▸ **Task description**
Looking at the data, count the lines where the word "yönetim" occurs and answer with only the number.

▸ **Exercise materials**
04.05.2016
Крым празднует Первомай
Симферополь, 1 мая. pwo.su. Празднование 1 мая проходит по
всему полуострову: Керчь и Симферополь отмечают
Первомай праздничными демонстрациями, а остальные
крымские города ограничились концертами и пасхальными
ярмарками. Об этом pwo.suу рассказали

...

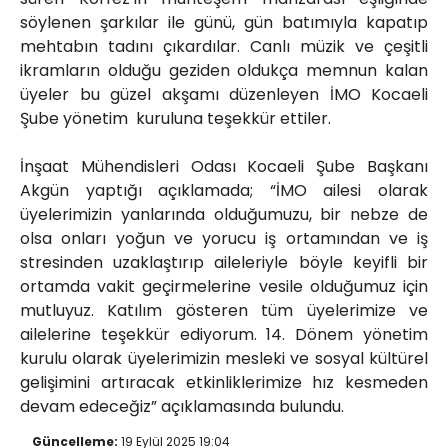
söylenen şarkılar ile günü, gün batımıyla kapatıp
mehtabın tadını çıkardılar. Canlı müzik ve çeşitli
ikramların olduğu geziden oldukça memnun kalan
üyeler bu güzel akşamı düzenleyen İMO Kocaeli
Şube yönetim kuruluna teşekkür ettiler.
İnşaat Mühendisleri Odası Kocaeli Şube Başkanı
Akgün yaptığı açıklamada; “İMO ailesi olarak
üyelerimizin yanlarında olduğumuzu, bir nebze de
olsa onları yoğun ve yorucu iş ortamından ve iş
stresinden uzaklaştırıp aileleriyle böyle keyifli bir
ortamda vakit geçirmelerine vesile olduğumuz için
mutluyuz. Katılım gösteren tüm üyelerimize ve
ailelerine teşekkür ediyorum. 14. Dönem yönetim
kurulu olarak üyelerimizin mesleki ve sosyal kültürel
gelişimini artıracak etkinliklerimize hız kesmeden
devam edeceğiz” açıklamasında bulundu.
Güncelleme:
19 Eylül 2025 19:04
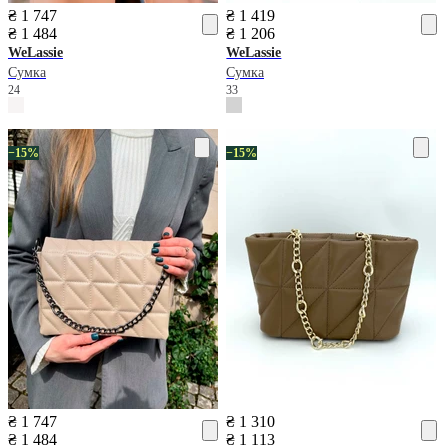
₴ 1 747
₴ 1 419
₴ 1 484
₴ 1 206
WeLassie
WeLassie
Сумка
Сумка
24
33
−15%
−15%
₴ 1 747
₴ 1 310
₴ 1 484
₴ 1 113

==

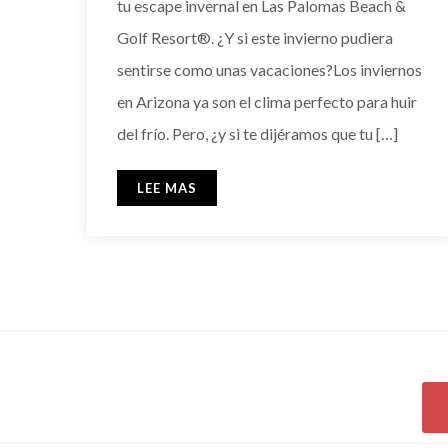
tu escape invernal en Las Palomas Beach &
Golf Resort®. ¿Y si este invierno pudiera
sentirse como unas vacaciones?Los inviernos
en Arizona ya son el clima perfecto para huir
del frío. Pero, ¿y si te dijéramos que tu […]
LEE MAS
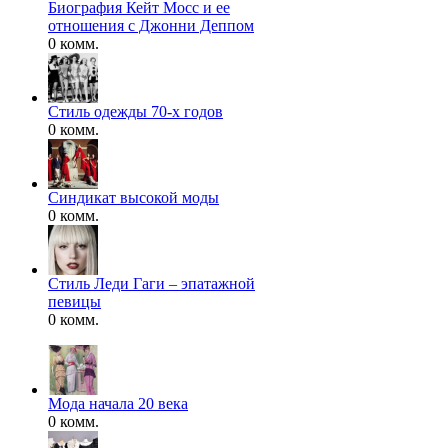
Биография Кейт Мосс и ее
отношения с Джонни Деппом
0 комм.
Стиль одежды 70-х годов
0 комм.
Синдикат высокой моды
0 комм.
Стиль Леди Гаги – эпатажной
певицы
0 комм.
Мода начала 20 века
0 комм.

▸ **Task result**
2